[Work request]: In your copy, each line below is repeated exactly and no image appears.

### The data ###

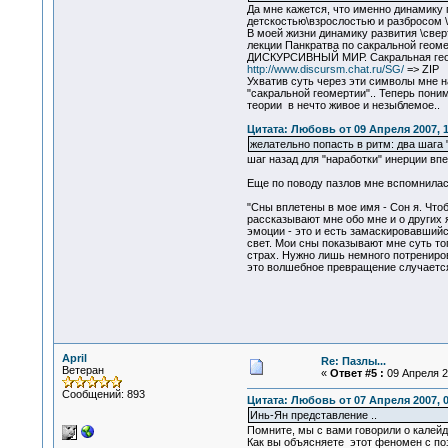
Да мне кажется, что именно динамику
детскостью\взрослостью и разбросом \с
В моей жизни динамику развития \свер
лекции Панкратва по сакральной геоме
ДИСКУРСИВНЫЙ МИР. Сакральная геом
http://www.discursm.chat.ru/SG/
=> ZIP
Ухватив суть через эти символы мне 
"сакральной геомертии".. Теперь пони
теории в нечто живое и незыблемое..
Цитата: Любовь от 09 Апреля 2007, 1
желательно попасть в ритм: два шага "
шаг назад для "наработки" инерции в
Еще по поводу пазлов мне вспомнилась
"Сны вплетены в мое имя - Сон я. Чтоб
рассказывают мне обо мне и о других 
эмоции - это и есть замаскировавшийс
свет. Мои сны показывают мне суть тог
страх. Нужно лишь немного потренирова
это волшебное превращение случается 
April
Re: Пазлы...
Ветеран
«
Ответ #5 :
09 Апреля 20
Сообщений: 893
Цитата: Любовь от 07 Апреля 2007, 0
Инь-Ян представление ..
Помните, мы с вами говорили о калей
Как вы объясняете этот феномен с по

###

[Answer box]:
Да мне кажется, что именно динамику
детскостью\взрослостью и разбросом \с
В моей жизни динамику развития \свер
лекции Панкратва по сакральной геоме
ДИСКУРСИВНЫЙ МИР. Сакральная геом
http://www.discursm.chat.ru/SG/
=> ZIP
Ухватив суть через эти символы мне 
"сакральной геомертии".. Теперь пони
теории в нечто живое и незыблемое..
Цитата: Любовь от 09 Апреля 2007, 1
желательно попасть в ритм: два шага "
шаг назад для "наработки" инерции в
Еще по поводу пазлов мне вспомнилась
"Сны вплетены в мое имя - Сон я. Чтоб
рассказывают мне обо мне и о других 
эмоции - это и есть замаскировавшийс
свет. Мои сны показывают мне суть тог
страх. Нужно лишь немного потренирова
это волшебное превращение случается 
April
Re: Пазлы...
Ветеран
«
Ответ #5 :
09 Апреля 20
Сообщений: 893
Цитата: Любовь от 07 Апреля 2007, 0
Инь-Ян представление ..
Помните, мы с вами говорили о калей
Как вы объясняете этот феномен с по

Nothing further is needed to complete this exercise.